The problem is his Government’s because the funding it has given us is disproportionately skewed towards intermediate housing, which is one- and two-bedroom. If he could use his influence over his Government to persuade them to give us funding that helps us fund family-sized social homes, we would be able to do so.
Here is the good news: notwithstanding that over the last three years we have broken record after record with the amount of genuine affordable homes begun in our city which are helping those families, the most recent figures published show that last year we began more than 17,000 genuinely affordable homes. Of those, more than 7,000 were social rent and more than 3,000 council homes. That is just one example of the difference a Labour Mayor is making.
We could do far more with a decent deal from the Government, and that is why I said in my opening that we are now working on the next deal with the Government.
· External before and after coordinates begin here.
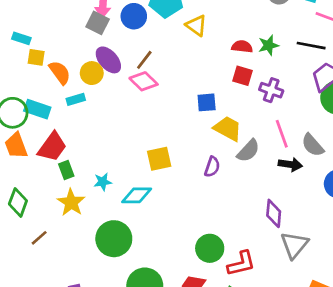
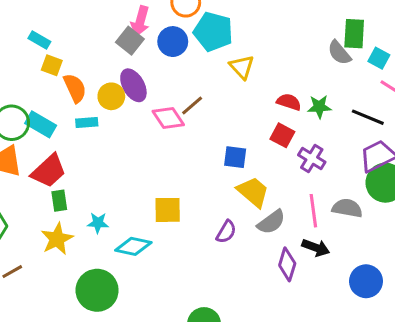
brown line: (144, 60) -> (192, 106), moved
gray semicircle: (313, 145) -> (347, 208), moved, turned 130
purple diamond: (274, 213) -> (287, 264), moved

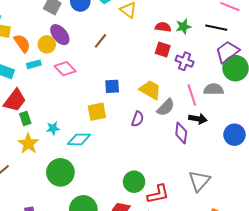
pink diamond: (168, 118) -> (65, 69), moved
blue square: (235, 157) -> (112, 86), moved

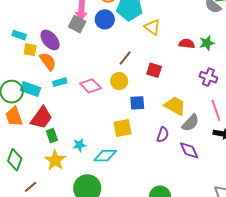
purple ellipse: (60, 35) -> (50, 40), moved
yellow circle: (47, 44) -> (119, 81), moved
red square: (163, 50) -> (154, 70), moved
purple diamond: (181, 133) -> (189, 150), moved, turned -30

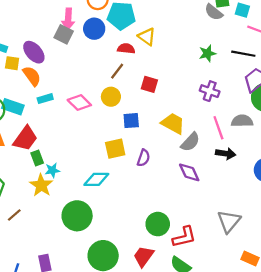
red semicircle: (187, 44) -> (126, 49), moved
purple semicircle: (163, 135) -> (143, 158), moved
cyan star: (79, 145) -> (52, 170), moved

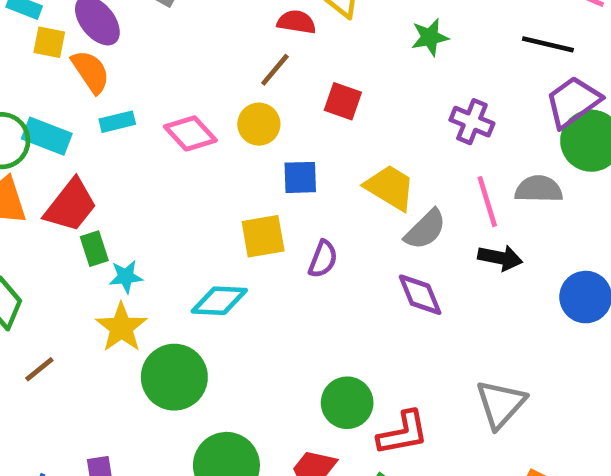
green star: (207, 53) -> (430, 37), moved
yellow star: (41, 185) -> (121, 327), moved

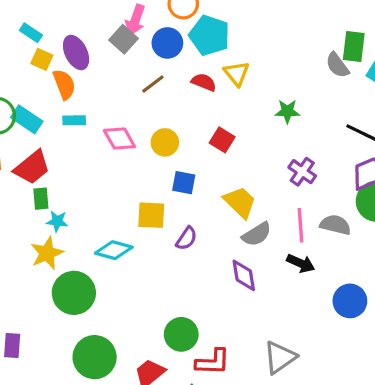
brown line: (275, 70) -> (153, 84), moved

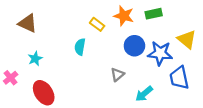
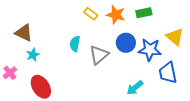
brown triangle: (28, 23) -> (24, 33), moved
yellow rectangle: (97, 24) -> (91, 14), moved
gray triangle: (117, 75) -> (99, 55), moved, size x1.5

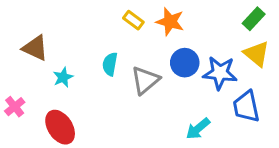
green rectangle: (144, 13) -> (254, 19), moved, turned -35
cyan star: (33, 55) -> (63, 77), moved

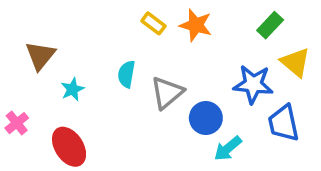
green rectangle: (254, 19) -> (270, 25), moved
brown triangle: (35, 48) -> (40, 56), turned 44
blue circle: (185, 63) -> (206, 118), moved

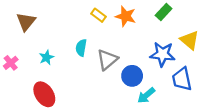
green rectangle: (270, 25) -> (164, 12), moved
brown triangle: (40, 56) -> (26, 22), moved
pink cross: (17, 123) -> (11, 63), moved

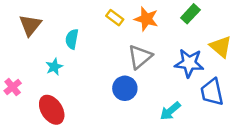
cyan semicircle: (81, 48) -> (72, 39), moved
gray triangle: (107, 60) -> (140, 57), moved
pink cross: (11, 63) -> (13, 87), moved
blue circle: (132, 76) -> (125, 88), moved

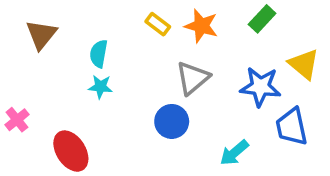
cyan star: (54, 67) -> (100, 87), moved, turned 30

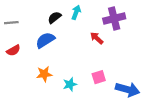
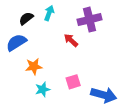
orange star: (44, 74) -> (34, 66), moved

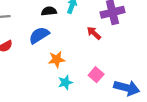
black semicircle: (26, 18) -> (49, 11), turned 32
pink square: (73, 82) -> (96, 75), turned -32

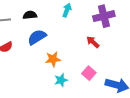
black semicircle: (49, 11) -> (30, 15), moved
red arrow: (94, 33) -> (93, 42), moved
If he has any influence over the Government, he should use it to say to the Government, “Use this awful crisis and the potential recession as an opportunity to properly fund council homes”. The cross-subsidy model is not working. We need decent-sized family homes for those on the council housing waiting lists.
Let me respond to that point, Chair, because I know you are going to be fair and impartial. The point that has been made is that I am a missing Mayor and these children are looking to me for help. That is one of the motivations for the record number of council homes. The last time we began more than 3,000 council homes was in 1982. I was 12 years old. That is the difference I am making to these families.
Also, what these families are looking for is leadership from Conservative Members of the Assembly who have influence over their Conservative friends in the Government. Use that influence to lobby them to give us a decent deal to make sure we can build family-sized council homes and increase the supply of genuinely affordable homes in our great city.